I am convinced that a majority of people we see are not properly hydrated. When asked, more often than not patients do admit to NOT drinking enough water. I hear loads of excuses. They forget to, they don’t have enough time, they don’t like the taste, or they don’t like to waste time with the very normal and healthy process known as urination.
When you consider that sixty percent of the human body is made of water, it’s fair to say that proper hydration is not just important – it’s vital! Water is involved in every function of the body that is required to sustain life. It is an essential element for leading a healthy lifestyle and is involved in performing numerous vital bodily functions.
It’s surprising just how many ways water helps our body function properly:
- Water transports nutrients to cells and removes waste products. Water is vital for the normal function of every single cell in our body.
- Water regulates body temperature through sweating.

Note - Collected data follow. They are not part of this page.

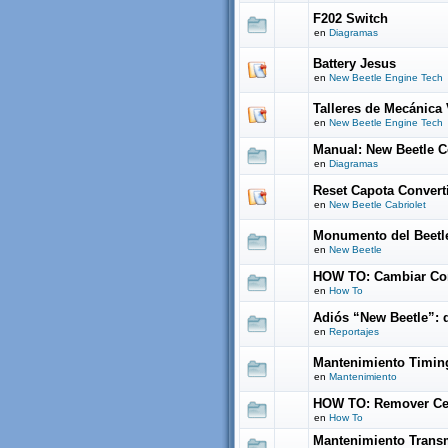
F202 Switch
en
Diagramas
Battery Jesus
en
New Beetle Engine Tech
Talleres de Mecánica
en
New Beetle Engine Tech
Manual: New Beetle C
en
Diagramas
Reset Capota Convert
en
New Beetle Cabriolet
Monumento del Beetl
en
New Beetle
HOW TO: Cambiar Con
en
How To
Adiós “New Beetle”: 
en
Reportajes
Mantenimiento Timing
en
Mantenimiento
HOW TO: Remover Ce
en
How To
Mantenimiento Trans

- Water provides lubrication to our joints.
- Water is an important component of the discs in our spine. It allows them to act as shock absorbers of the body. When our discs become dehydrated it puts more strain on the muscles either side of the spine.
- Water is vital for proper kidney function.
- Water is vital for the lubrication of food as it passes through the digestive tract. It aids digestion and prevents constipation.
I am especially suspicious of someone’s hydration levels when they get consistently sore after a treatment. It is pretty normal to experience muscle soreness after the first or second visit but not regularly after every session. If this is the case it is highly likely that dehydration is to blame. Water plays an important role of removing the toxins that are released from your tissues via the lymphatic system after a treatment. It is these toxins which make you feel sore. We often tell our patients to drink plenty of water within the two days after a session for this reason
Signs and symptoms of dehydration
Here are some of the things to look out for:
Flushed, dry skin
Reduced urine output (urine is a darker yellow)
Muscle aches and pains
How water much is enough?
Adequate daily water intake is dependent on someone’s size, activity level and the weather. Your body will require more water if you live in a tropical or hot climate, exercise strenuously, or in the case of certain medical conditions where fluid is lost through the skin, lungs, kidneys or gastrointestinal tract.
The average person will lose about 2- 3 litres of water per day. When calculating how much water you need to drink, what is often ignored is how much you consume through food. So a person who has a higher intake of salads and fruits will be replacing fluids through their food as well as simply drinking more water. The usual guideline is to drink 2 litres (8 glasses) per day. This may be a bit simplistic but at least it is easy to remember! However, the colour of your urine is the simplest and best way of keeping tabs on your hydration. If it’s not a nice pale yellow colour then you need to up your water intake.
It is worth noting here that less water is required for people with other medical conditions such as end stage kidney disease or certain heart and lung conditions. You can even drink too much water! But you have to be drinking A LOT of it for this to happen – well in excess of several litres per day. The resulting condition is known as hyopnatremia. Marathon runners and long distance cyclists should be aware of this.
Some sources say that you can include alcohol and caffeinated beverages in your total fluid intake. The theory is that the body adjusts to the increased urine output. Even sugary drinks and diet drinks can be included in total fluid intake according to these sources. We note in clinic however that people who drink a lot of these types of beverages seem to suffer more pain (likely from chronic mild dehydration), so we still advise that you should limit these drinks. Obviously there are other health benefits associated with limiting alcohol, caffeine and sugar intake as well.
If you have read all of this and are still thinking that you really hate water, substitute with weak tea or add a slice of lemon, lime or orange to liven up the taste!